This is the MOST IMPORTANT element!

Why?

Remember: A Sunday school lesson is:

"A live mixture between the personal lives of the servants and the students through the lesson; the Holy Spirit creates this mixture and allows it to result in the bearing of fruit."

You cannot give what you don't have.

Example to record:

PERSONAL REFLECTIONS:

As I prepared this lesson on Moses, God convicted me about my own 
excuses. I've been avoiding serving in the choir because "I'm not 
good enough." But that's exactly what Moses said! 

God showed me: He doesn't need my talent; He needs my obedience.

The Holy Spirit reminded me of Philippians 4:13 (the memory verse!): 
"I can do all things through Christ who strengthens me." If God could 
use Moses who "couldn't speak well," He can use me.

Decision: I will volunteer for choir this week.

Prayer needed: Lord, help me trust You like Moses did.

This lesson was for ME first, then for the students.

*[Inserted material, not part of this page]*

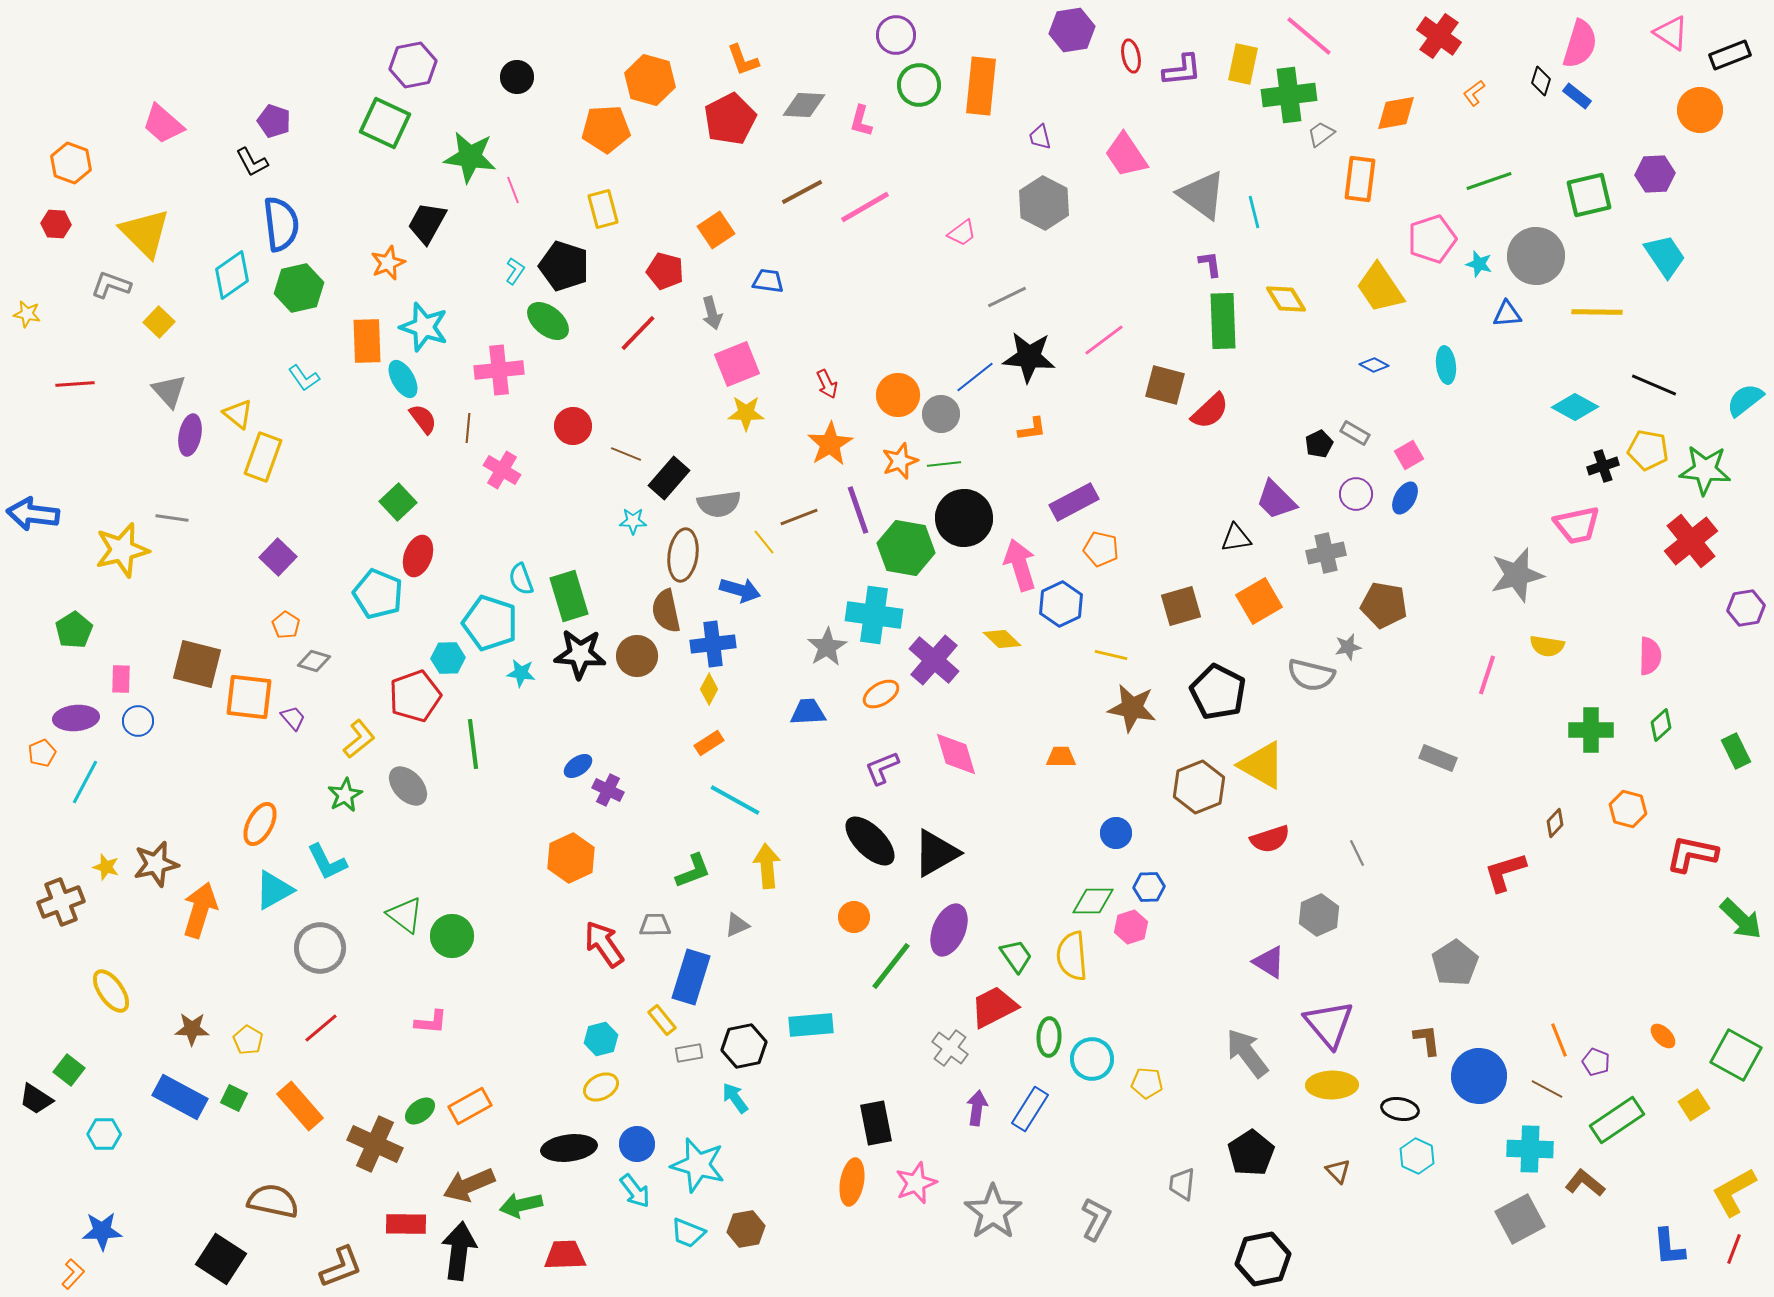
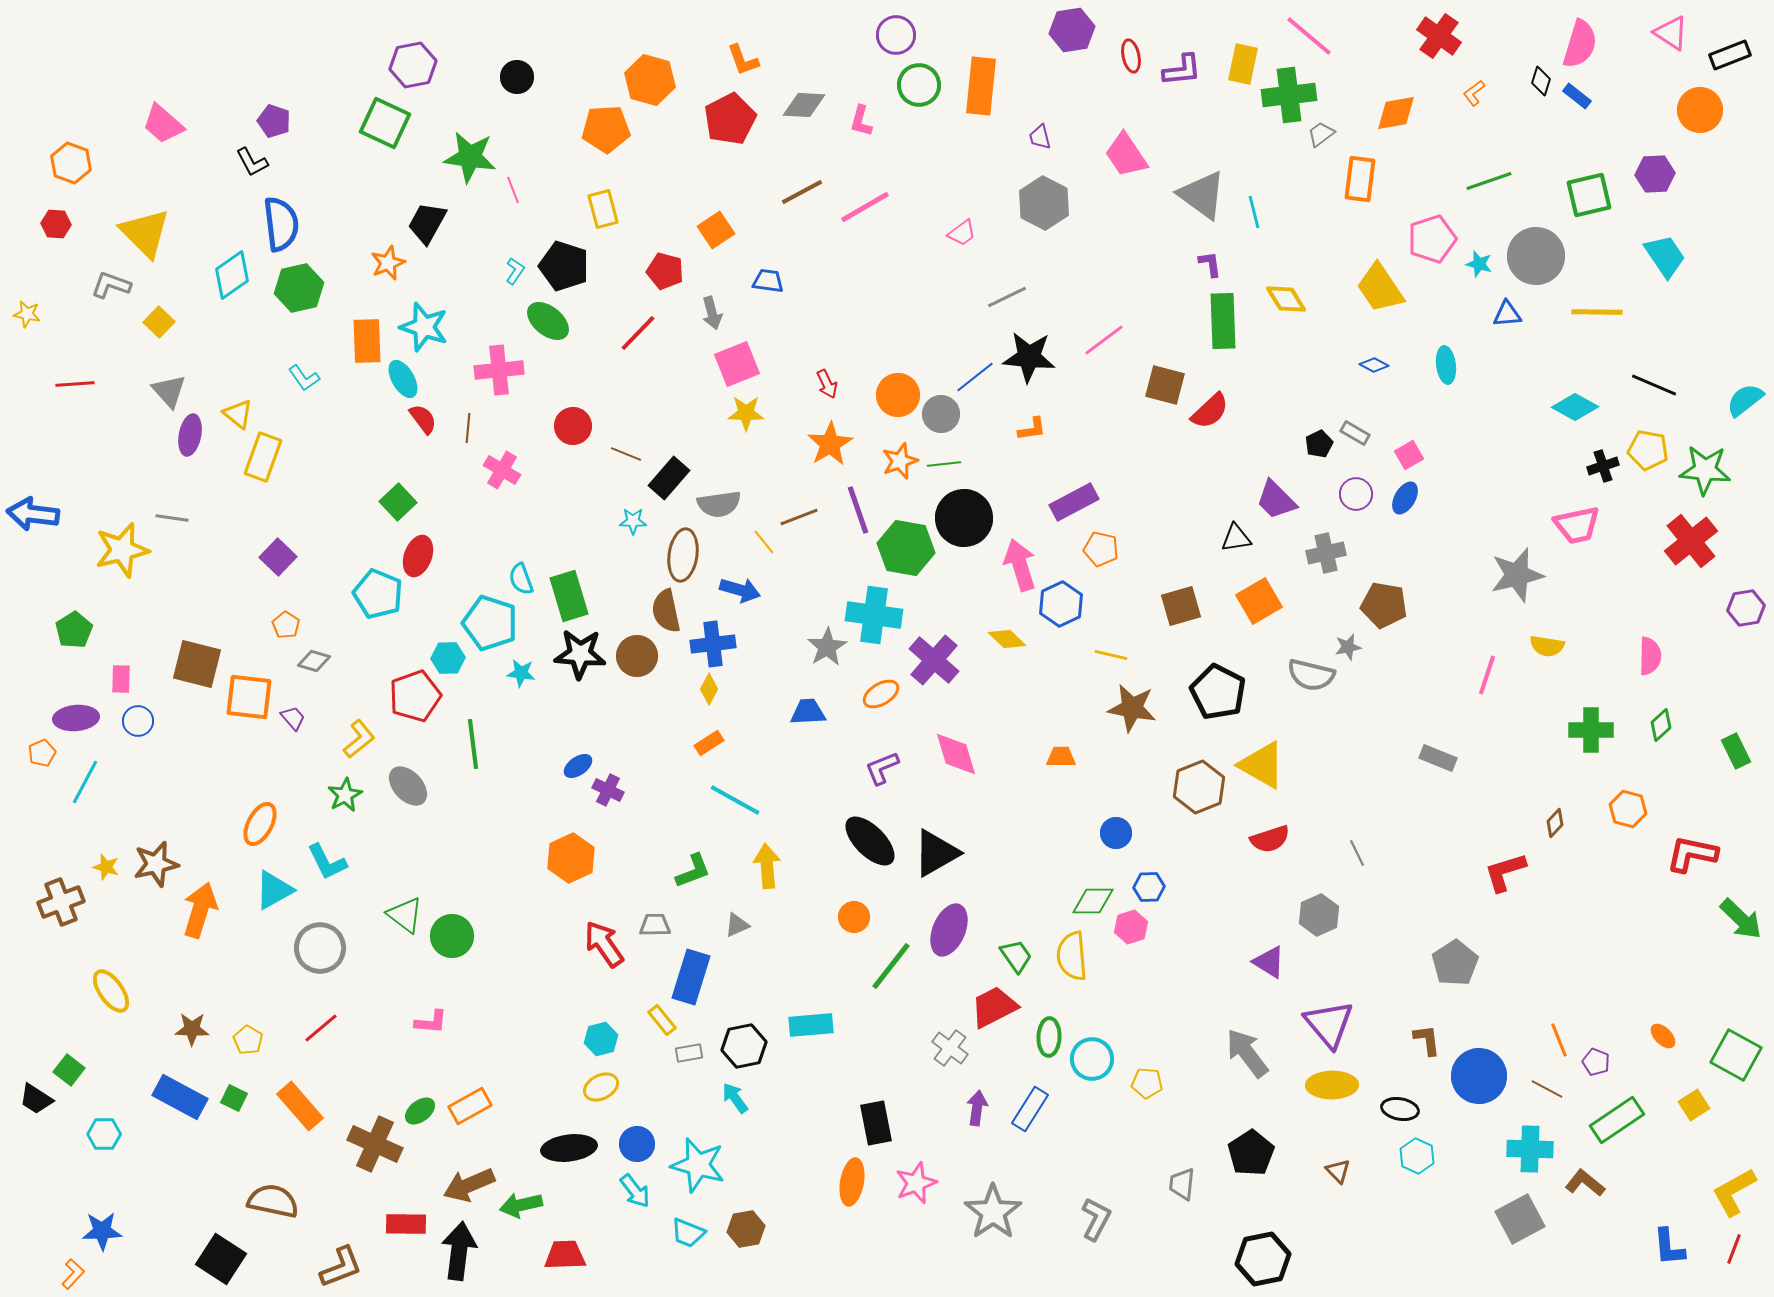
yellow diamond at (1002, 639): moved 5 px right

Why this transforms your teaching:

When you teach from personal experience, students feel it.

Compare:

Teaching WITHOUT personal reflection:
"Moses made excuses, but God used him anyway. Let's trust God!"
[Students: "Yeah, whatever."]

Teaching WITH personal reflection:
"Moses made excuses—just like I do! This week, God challenged ME through this story. I realized I've been making the same excuses Moses did. So I'm going to obey God in this area..." [Students: "Wow, even the teacher struggles! Maybe I can trust God too!"]

Authenticity is powerful.


Part Ii: How to Organize Your Documentation

The Three-ring Binder System

What you need:

  • One 3-ring binder per class/age group
  • Dividers (12 sections - one per month)
  • Sheet protectors
  • Labels

How to organize:

BINDER: "5th Grade Sunday School - 2024"

├── JANUARY
│   ├── Lesson 1: Creation
│   ├── Lesson 2: The Fall
│   └── Lesson 3: Noah's Ark
│
├── FEBRUARY
│   ├── Lesson 4: Abraham
│   ├── Lesson 5: Isaac
│   └── Lesson 6: Jacob
│
└── [Continue monthly...]

Each lesson includes:

  • Lesson plan (14 elements)
  • Handouts
  • Photos of activities
  • Student work samples
  • Notes on improvements

Benefits:

  • Easy to find any lesson
  • Portable (bring to class)
  • Protected (sheet protectors)
  • Expandable (add pages as needed)

The Digital System

What you need:

  • Computer
  • Cloud storage (Google Drive, OneDrive, Dropbox)
  • Organized folder structure

How to organize:

CLOUD DRIVE
└── Sunday School
    └── 5th Grade
        ├── 2024
        │   ├── 01_January
        │   │   ├── Lesson_01_Creation.docx
        │   │   ├── Lesson_01_Handouts.pdf
        │   │   └── Lesson_01_Photos.jpg
        │   ├── 02_February
        │   └── [Continue...]
        └── RESOURCES
            ├── Coptic_Hymns
            ├── Bible_Maps
            ├── Saint_Stories
            └── Activity_Templates

Benefits:

  • Searchable
  • Backed up automatically
  • Accessible anywhere
  • Easy to share
  • Never gets lost

Best Practice: Use BOTH systems!

  • Digital for easy editing/searching
  • Binder for in-class reference

File Naming Convention

BAD naming:

  • "Lesson.docx"
  • "Sunday School stuff.pdf"
  • "New Document (1).docx"

GOOD naming:

2024-01-14_Grade5_Moses_Burning_Bush.docx
[Date]_[Class]_[Topic]_[Details]

2024-02-03_Teens_DavidGoliath_Discussion.pdf
2024-03-10_Preschool_GoodSamaritan_Craft.jpg

Benefits:

  • Files sort chronologically
  • Easy to find
  • Never confused about what's what

Part Iii: Annual and Quarterly Planning

The Big Picture

Most servants plan: Week by week (reactive)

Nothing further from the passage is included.